ERBIL, Kurdistan Region - The body of a fighter associated with a Kurdish Iranian opposition group was found in Erbil stabbed and shot with a pistol amidst increasing threats by the Islamic Republic of Iran against Kurdish groups based in the Kurdistan Region.
The killing of the member of Kurdistan Freedom Party (PAK) comes one day after a unit of Kurdish opposition group clashed with the Iranian security forces in Baneh city in western Iran (Rojhelat), killing two members of the latter and wounding at least two others.
Adib Khaldyan, a leadership member of the PAK, identified the member to Rudaw as Soran Mohammadzadeh and stated that he was a member of the secret committees of the party inside Iran. The official refused to divulge any more information about the incident.

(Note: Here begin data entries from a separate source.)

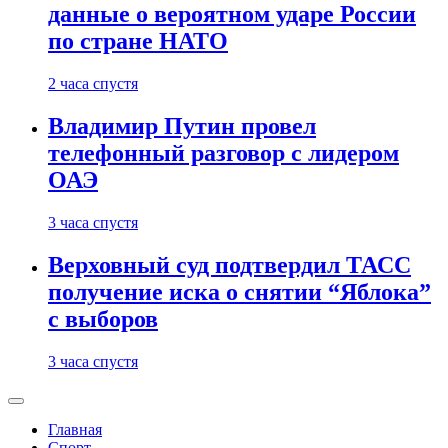
данные о вероятном ударе России
по стране НАТО
2 часа спустя
Владимир Путин провел
телефонный разговор с лидером
ОАЭ
3 часа спустя
Верховный суд подтвердил ТАСС
получение иска о снятии “Яблока”
с выборов
3 часа спустя
Главная
Спорт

The IRGC Intelligence and Iran's Ministry of Intelligence have in the past carried out a number of assassinations in Erbil and Sulaimania province.

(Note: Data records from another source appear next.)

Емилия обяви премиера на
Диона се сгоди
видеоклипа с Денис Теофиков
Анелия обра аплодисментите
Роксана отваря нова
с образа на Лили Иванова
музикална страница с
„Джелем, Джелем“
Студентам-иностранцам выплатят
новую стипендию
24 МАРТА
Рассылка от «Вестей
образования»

"We are waiting for the security forces' investigation to determine how the incident occurred," Khaldyan said.
He also said “they are certain” that Iran is behind the killing of their member “as they have carried out similar operations in the past.”
Iran labels the Kurdish dissent groups as "separatists" and “terrorist,” justifying targeted assassinations by on-the-ground operations as well as drone and missile attacks against them in the Kurdistan Region and abroad.
One of the most visible operations in Erbil attributed to Iran include murdering Siamand Shaboi in 2023 and Mousa Babakhani in 2021.
Both being members of the Kurdistan Democratic Party of Iran (KDPI), their bodies suffered injuries associated with torture being shot, according to seperate reports on their death by the Oslo-based Hengaw Organization for monitoring the status of human rights in Iran.
Hengaw has also reported murdering other members of the Iranian Kurdish opposition groups in Sulaimani, including Behruz Rahimi in 2022, who was linked to the Free Life Party of Kurdistan (PJAK) and was shot by unidentified gunmen in his car on the outskirts of the city.
Furthermore, Tehran is also accused of assassinating high-tier Kurdish politicians in Europe. Most prominent examples are the killing of KDPI’s leader Abdul Rahman Ghassemlou in Vienna in 1989 and his successor Sadegh Sharafkani in Berlin in 1992.
Following the assassinations of Sharafkandi and his aides, a German federal court explicitly ruled that the assassinations were ordered directly by the highest echelons of the Iranian state.
This resulted in a major international diplomatic crisis, leading European Union nations to temporarily recall their ambassadors from Tehran.